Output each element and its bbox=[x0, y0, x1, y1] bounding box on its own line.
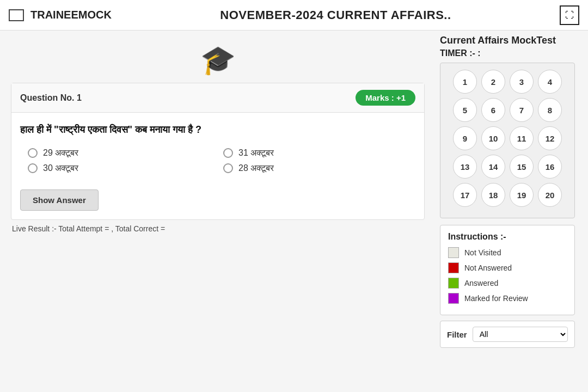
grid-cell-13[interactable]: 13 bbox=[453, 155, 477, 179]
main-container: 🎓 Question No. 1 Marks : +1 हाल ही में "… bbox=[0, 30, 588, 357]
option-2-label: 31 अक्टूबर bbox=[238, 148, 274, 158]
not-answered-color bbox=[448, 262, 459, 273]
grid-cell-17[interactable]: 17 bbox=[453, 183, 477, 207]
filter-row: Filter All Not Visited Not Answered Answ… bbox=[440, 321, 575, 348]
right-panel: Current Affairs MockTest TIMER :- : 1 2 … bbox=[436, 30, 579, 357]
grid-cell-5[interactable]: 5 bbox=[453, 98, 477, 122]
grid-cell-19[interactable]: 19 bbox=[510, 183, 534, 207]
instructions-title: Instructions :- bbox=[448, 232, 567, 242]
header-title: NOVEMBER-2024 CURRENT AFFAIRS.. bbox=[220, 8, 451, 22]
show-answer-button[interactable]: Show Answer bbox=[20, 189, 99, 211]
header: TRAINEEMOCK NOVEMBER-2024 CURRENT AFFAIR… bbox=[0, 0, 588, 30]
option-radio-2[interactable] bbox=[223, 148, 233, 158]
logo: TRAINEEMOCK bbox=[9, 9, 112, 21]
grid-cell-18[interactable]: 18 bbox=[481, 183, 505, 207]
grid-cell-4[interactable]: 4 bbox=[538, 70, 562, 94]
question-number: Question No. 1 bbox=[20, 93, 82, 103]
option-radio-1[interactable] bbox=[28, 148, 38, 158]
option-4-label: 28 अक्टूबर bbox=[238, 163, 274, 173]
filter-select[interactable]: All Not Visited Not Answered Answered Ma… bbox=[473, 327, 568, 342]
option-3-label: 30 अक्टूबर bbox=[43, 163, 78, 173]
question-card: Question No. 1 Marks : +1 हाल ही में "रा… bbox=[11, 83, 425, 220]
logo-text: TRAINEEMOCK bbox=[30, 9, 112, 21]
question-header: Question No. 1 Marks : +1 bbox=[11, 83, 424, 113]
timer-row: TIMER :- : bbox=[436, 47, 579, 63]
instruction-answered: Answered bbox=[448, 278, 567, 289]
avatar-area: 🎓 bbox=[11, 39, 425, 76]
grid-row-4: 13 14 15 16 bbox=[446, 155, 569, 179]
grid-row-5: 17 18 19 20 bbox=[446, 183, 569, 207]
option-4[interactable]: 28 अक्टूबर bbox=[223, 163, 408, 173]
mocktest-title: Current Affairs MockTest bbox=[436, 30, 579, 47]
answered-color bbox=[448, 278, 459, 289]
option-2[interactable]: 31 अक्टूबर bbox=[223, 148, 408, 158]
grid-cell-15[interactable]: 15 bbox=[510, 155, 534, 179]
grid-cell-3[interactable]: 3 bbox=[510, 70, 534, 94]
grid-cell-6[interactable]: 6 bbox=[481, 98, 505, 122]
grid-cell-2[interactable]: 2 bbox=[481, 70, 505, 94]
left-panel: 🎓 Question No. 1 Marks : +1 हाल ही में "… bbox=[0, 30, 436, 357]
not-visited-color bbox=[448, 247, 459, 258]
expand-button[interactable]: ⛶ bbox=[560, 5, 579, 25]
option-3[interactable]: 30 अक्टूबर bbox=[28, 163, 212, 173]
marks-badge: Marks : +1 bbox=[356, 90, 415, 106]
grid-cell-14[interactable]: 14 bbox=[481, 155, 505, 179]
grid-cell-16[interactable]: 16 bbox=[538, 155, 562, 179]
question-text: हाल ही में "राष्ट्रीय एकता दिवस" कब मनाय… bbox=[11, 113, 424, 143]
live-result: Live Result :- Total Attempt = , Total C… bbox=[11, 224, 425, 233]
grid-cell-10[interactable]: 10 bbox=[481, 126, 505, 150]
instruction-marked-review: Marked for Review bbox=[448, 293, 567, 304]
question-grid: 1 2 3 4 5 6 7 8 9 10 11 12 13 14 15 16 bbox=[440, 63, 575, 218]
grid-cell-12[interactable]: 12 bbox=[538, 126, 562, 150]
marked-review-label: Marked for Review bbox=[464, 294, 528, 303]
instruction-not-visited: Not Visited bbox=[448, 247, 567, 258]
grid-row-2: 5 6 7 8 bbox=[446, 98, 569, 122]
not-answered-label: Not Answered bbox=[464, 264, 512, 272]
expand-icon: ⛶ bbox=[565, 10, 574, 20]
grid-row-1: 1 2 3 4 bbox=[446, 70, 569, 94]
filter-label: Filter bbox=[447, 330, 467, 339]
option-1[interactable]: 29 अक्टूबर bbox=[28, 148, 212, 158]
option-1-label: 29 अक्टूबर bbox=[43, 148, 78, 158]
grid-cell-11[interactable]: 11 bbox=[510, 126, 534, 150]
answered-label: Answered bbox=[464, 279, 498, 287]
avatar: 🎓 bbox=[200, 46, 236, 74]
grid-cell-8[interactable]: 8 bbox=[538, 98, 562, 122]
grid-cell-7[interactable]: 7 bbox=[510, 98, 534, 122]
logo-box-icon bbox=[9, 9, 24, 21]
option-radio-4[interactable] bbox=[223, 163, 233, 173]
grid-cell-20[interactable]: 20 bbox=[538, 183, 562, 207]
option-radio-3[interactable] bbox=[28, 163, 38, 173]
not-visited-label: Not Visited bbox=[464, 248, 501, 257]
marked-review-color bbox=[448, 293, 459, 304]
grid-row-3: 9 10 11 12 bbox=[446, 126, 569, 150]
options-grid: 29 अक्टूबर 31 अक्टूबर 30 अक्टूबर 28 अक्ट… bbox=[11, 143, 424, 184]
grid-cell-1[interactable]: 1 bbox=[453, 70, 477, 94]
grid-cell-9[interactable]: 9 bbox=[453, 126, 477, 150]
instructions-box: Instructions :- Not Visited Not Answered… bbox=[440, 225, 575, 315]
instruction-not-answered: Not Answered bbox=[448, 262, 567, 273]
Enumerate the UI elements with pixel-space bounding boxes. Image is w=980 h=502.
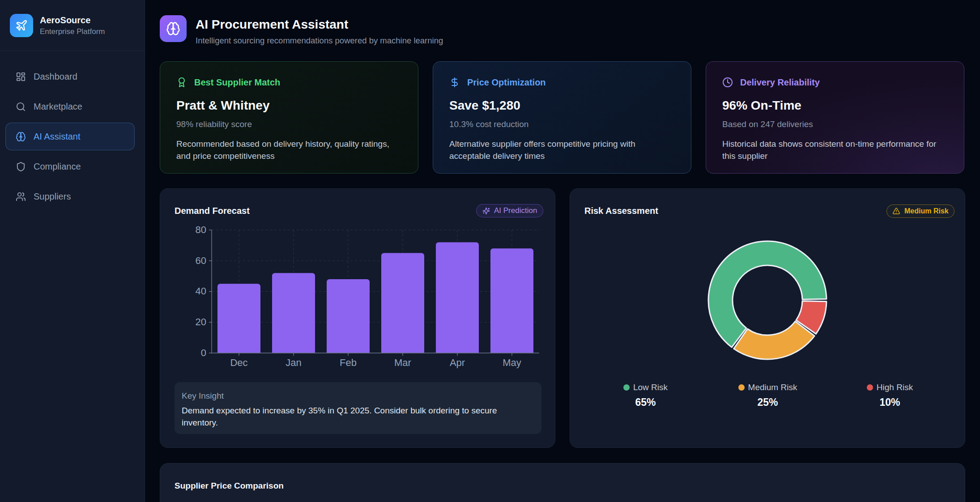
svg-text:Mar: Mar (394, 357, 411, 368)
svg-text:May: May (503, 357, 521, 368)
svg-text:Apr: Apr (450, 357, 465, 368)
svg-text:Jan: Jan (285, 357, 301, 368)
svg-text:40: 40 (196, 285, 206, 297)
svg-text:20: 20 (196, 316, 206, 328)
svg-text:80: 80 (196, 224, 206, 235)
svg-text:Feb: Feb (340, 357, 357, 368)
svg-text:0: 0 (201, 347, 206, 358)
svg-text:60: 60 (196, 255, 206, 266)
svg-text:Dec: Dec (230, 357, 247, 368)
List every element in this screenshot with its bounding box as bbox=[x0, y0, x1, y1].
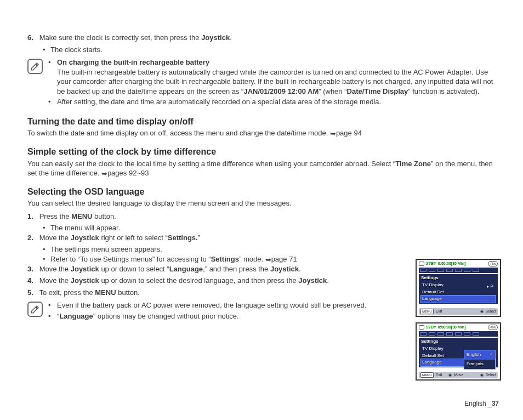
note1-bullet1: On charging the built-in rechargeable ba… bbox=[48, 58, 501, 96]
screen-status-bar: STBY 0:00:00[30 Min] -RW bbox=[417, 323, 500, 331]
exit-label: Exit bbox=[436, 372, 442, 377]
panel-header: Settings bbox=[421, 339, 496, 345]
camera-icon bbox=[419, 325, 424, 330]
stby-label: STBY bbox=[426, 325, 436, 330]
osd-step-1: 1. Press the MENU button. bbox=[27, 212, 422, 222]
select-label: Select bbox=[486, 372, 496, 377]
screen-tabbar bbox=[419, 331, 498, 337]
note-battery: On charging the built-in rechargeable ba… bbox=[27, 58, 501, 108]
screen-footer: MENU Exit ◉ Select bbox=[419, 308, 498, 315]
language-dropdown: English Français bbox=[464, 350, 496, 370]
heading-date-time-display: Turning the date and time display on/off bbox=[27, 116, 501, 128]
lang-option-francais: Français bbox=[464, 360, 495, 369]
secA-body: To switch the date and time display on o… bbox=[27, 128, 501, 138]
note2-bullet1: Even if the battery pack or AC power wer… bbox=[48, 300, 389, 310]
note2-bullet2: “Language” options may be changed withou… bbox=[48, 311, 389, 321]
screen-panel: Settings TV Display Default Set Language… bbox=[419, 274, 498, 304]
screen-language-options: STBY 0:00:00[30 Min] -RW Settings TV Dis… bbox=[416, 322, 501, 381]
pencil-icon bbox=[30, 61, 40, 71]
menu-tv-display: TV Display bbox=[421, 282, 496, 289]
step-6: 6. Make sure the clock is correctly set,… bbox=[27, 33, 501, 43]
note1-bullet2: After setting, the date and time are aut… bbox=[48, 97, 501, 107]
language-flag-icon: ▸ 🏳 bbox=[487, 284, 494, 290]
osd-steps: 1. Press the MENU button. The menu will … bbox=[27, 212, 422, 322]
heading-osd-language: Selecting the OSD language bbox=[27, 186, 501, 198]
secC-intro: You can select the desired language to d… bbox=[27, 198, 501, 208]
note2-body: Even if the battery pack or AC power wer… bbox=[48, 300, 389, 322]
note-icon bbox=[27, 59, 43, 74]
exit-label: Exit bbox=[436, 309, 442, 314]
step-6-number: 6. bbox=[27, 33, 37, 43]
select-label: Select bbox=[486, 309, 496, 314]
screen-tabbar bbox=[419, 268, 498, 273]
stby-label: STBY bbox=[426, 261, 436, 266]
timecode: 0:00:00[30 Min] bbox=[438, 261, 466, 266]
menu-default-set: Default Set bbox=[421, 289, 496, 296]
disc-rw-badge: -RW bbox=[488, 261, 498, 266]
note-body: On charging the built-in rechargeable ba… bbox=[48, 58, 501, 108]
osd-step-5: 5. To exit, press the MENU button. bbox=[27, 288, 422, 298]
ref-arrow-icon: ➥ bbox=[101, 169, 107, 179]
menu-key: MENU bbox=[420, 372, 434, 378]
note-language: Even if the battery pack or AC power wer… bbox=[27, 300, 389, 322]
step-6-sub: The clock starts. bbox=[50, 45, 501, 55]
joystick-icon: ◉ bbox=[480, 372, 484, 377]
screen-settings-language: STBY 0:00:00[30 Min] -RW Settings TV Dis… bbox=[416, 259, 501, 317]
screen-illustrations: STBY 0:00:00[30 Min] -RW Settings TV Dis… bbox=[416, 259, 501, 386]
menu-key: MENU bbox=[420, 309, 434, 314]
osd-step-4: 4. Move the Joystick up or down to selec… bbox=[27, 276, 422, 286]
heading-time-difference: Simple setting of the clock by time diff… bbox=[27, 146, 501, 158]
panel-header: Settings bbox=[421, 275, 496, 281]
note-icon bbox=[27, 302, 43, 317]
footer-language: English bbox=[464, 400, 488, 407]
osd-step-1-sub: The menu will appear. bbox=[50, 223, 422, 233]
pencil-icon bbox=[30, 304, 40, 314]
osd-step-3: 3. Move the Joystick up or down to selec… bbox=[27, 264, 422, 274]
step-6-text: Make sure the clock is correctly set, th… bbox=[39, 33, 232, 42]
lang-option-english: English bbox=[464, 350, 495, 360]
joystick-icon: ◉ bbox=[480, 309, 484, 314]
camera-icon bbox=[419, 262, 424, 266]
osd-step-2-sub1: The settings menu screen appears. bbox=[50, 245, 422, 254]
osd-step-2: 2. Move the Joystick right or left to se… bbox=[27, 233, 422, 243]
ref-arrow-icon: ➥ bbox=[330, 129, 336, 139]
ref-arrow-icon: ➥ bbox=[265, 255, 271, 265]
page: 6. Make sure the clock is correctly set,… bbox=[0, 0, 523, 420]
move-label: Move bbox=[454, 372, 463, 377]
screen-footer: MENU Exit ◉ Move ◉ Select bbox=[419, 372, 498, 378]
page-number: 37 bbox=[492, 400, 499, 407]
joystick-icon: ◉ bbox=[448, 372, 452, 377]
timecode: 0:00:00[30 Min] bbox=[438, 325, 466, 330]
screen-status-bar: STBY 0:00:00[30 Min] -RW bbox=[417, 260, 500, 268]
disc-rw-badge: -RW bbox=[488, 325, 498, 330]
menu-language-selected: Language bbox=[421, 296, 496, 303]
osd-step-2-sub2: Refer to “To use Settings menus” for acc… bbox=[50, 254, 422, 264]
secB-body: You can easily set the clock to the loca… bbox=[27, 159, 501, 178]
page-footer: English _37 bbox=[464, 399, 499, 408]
•••••
What you should do :: Of the lines above, count those containing the word "avatar", and give the number by itself.

Answer box :: 2